[Records contained in a dataset]
________________________

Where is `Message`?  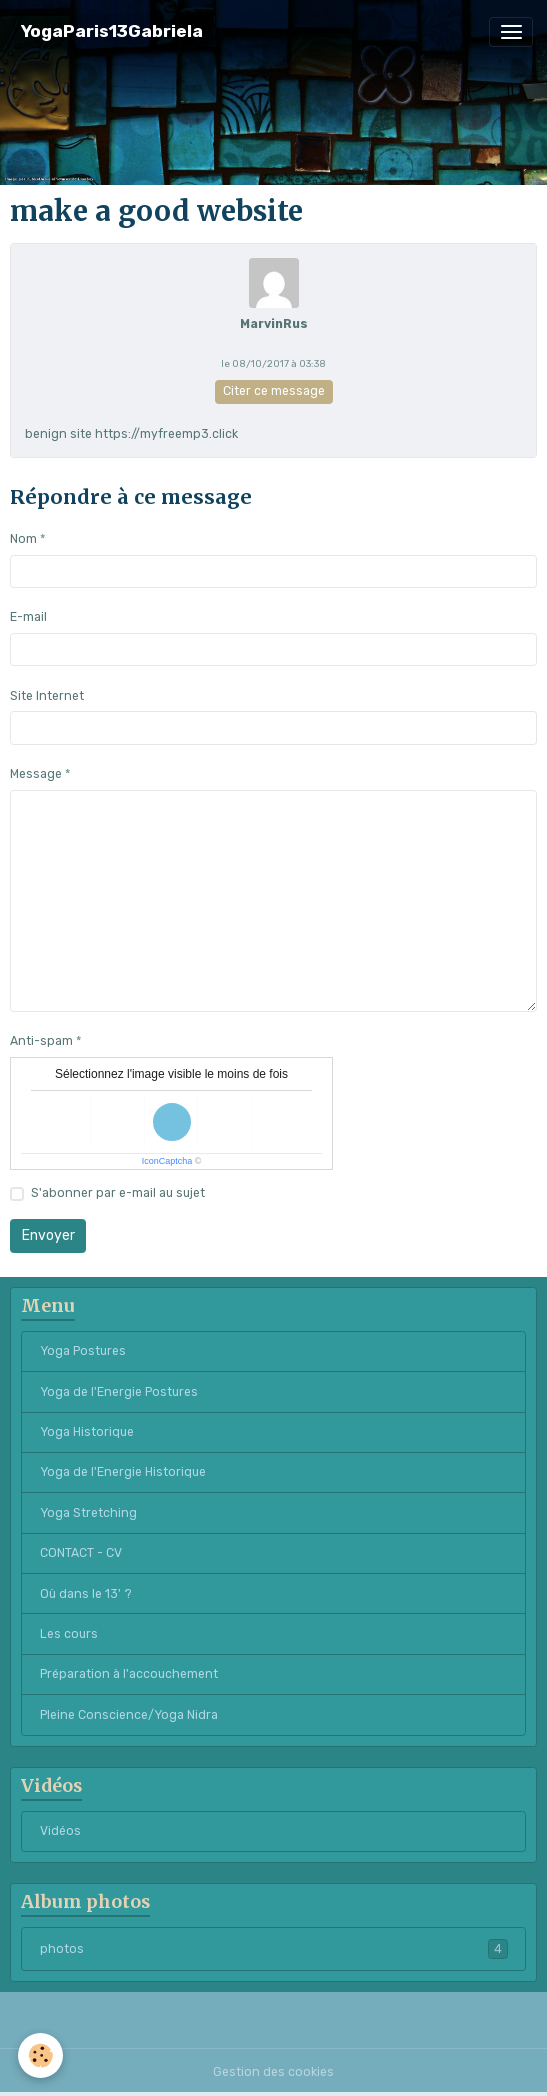
Message is located at coordinates (36, 774).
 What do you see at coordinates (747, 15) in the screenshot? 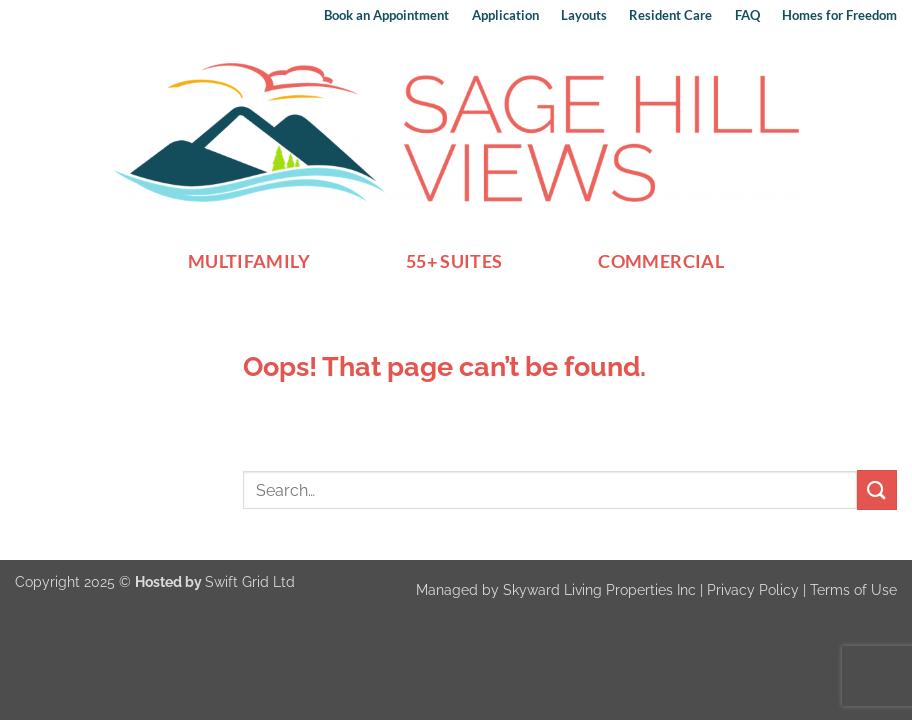
I see `FAQ` at bounding box center [747, 15].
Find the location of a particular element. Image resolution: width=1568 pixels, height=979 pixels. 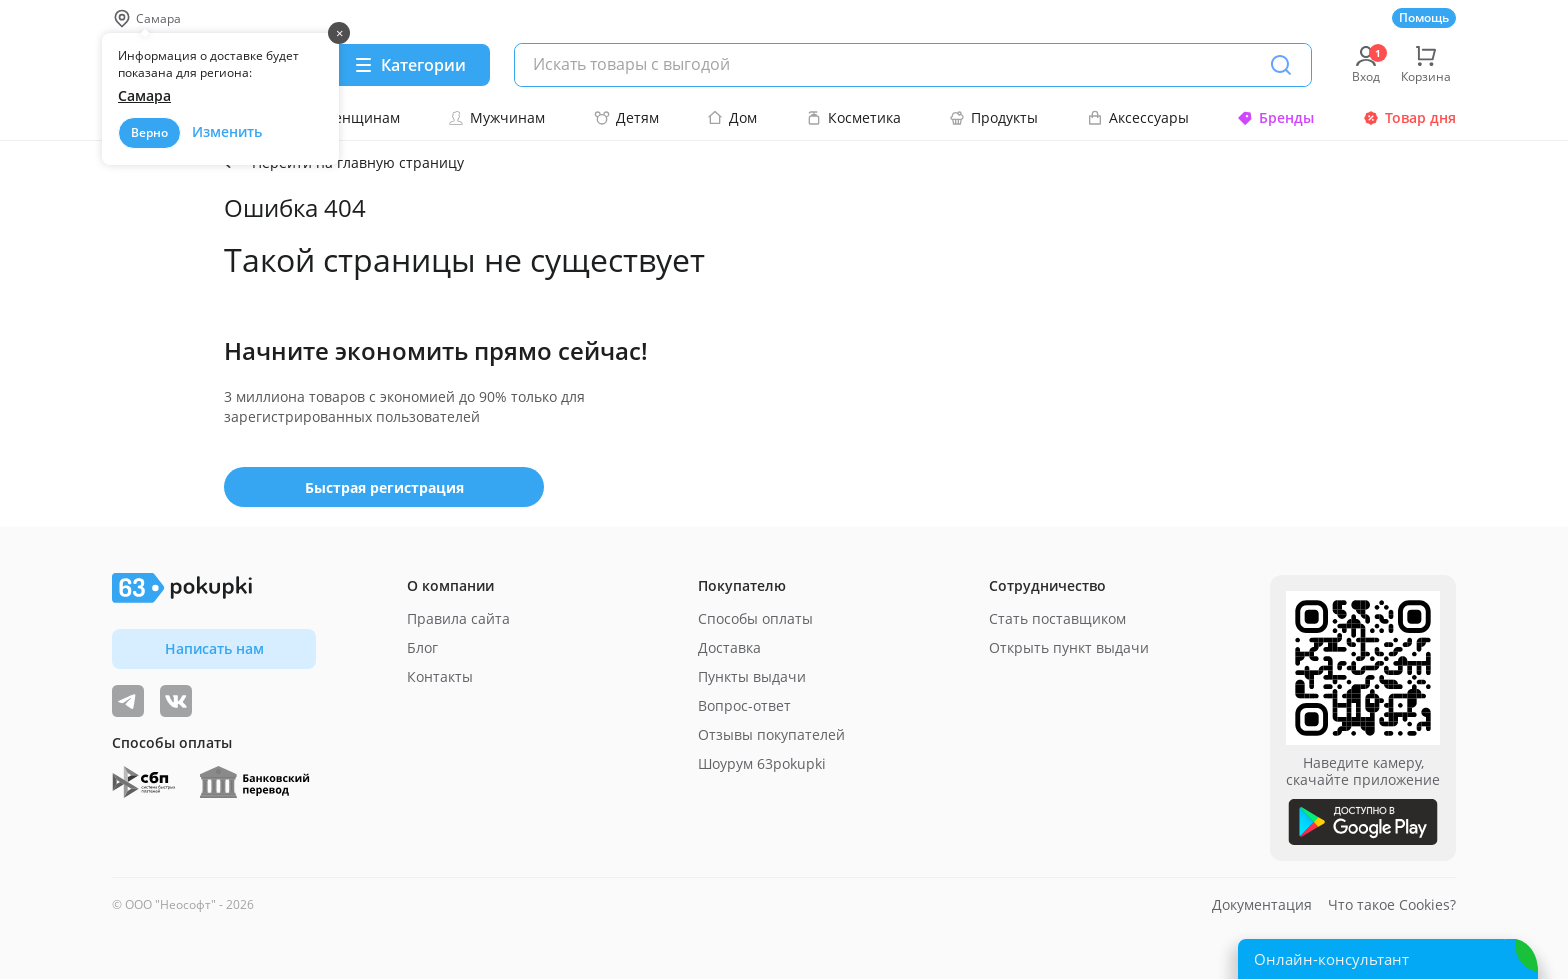

[Menu] is located at coordinates (409, 65).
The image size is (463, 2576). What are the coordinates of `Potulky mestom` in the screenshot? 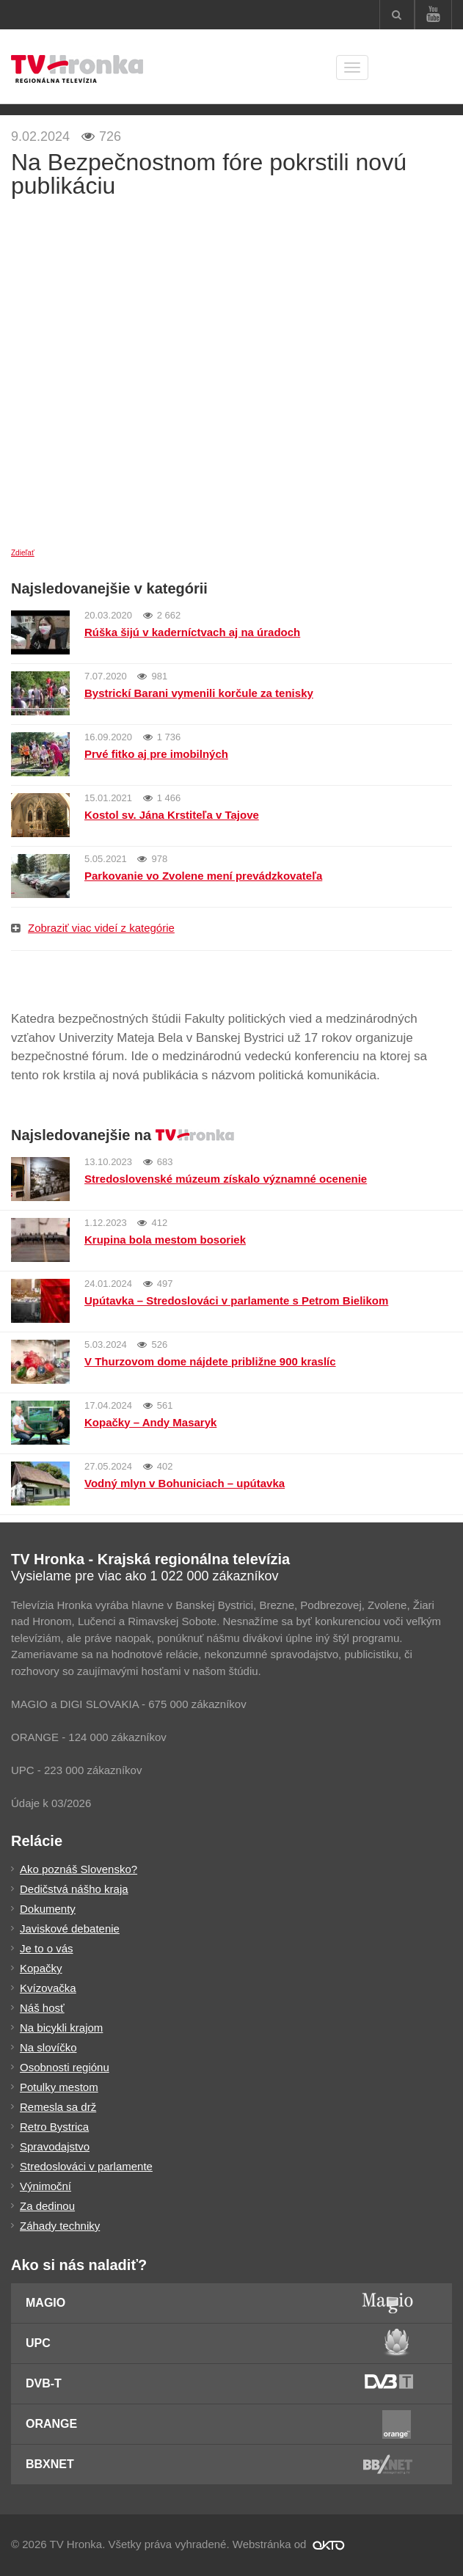 It's located at (59, 2087).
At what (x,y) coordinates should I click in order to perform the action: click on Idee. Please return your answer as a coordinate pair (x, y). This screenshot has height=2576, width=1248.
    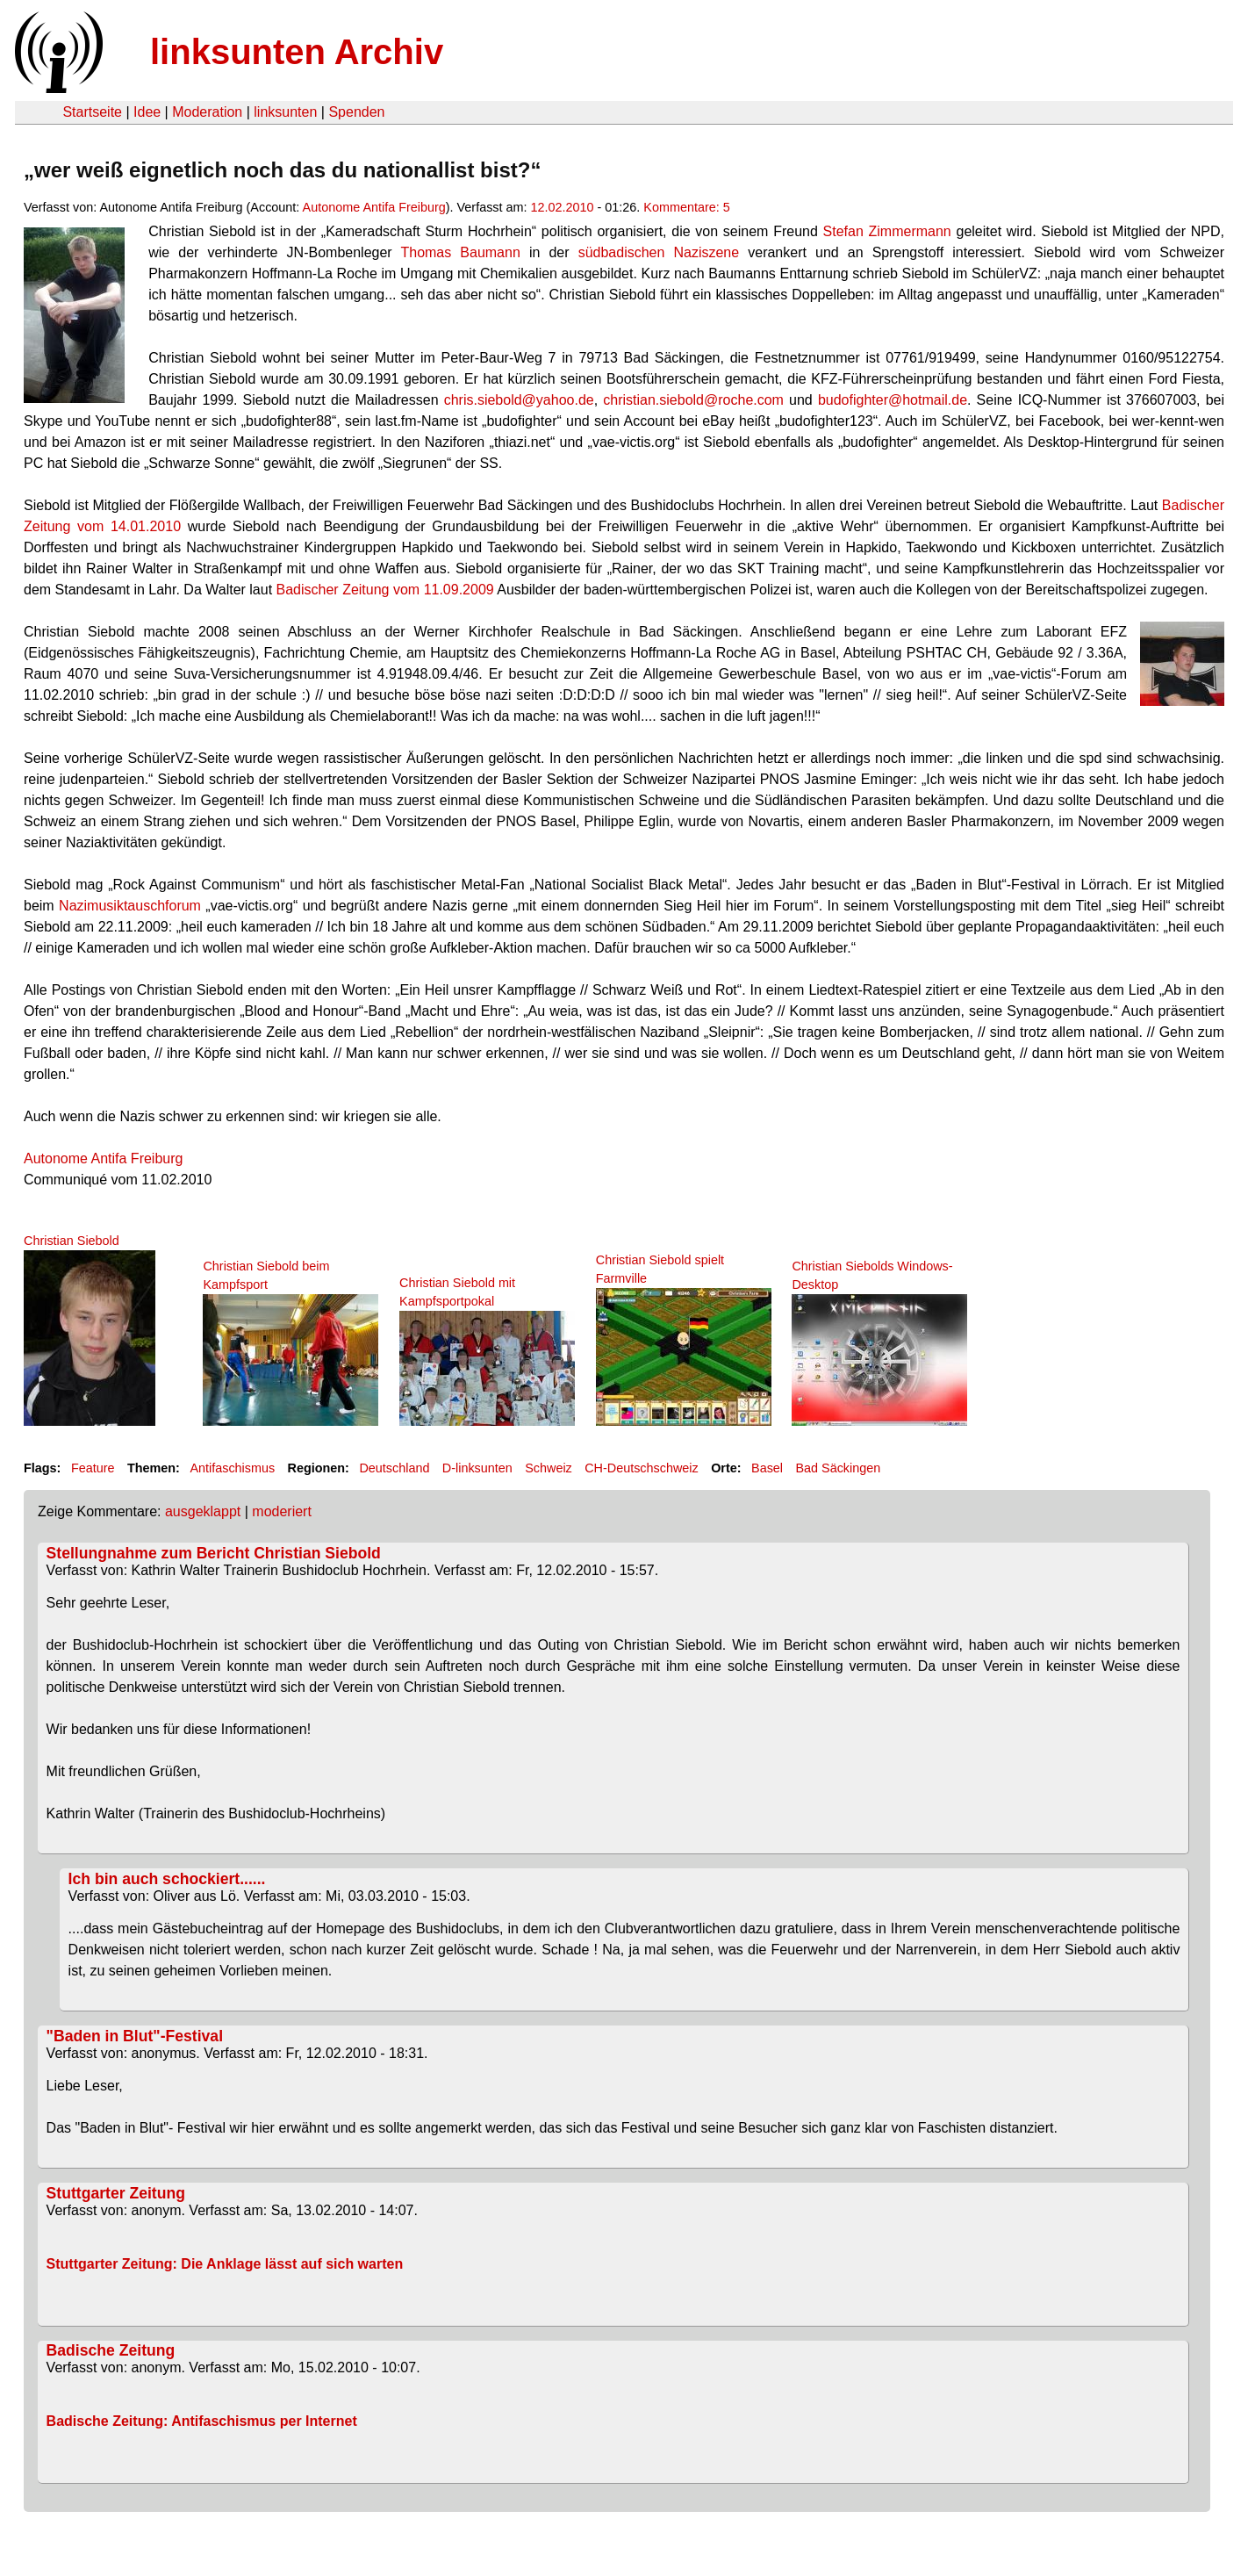
    Looking at the image, I should click on (147, 111).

________________________

Once you find the line that contains "At what (x,y)", give it again along with every later line through the end of the data, word for word, minus the pictures.

At what (x,y) coordinates should I click in order to perform the action: click on Idee. Please return your answer as a coordinate pair (x, y). This screenshot has height=2576, width=1248.
    Looking at the image, I should click on (147, 111).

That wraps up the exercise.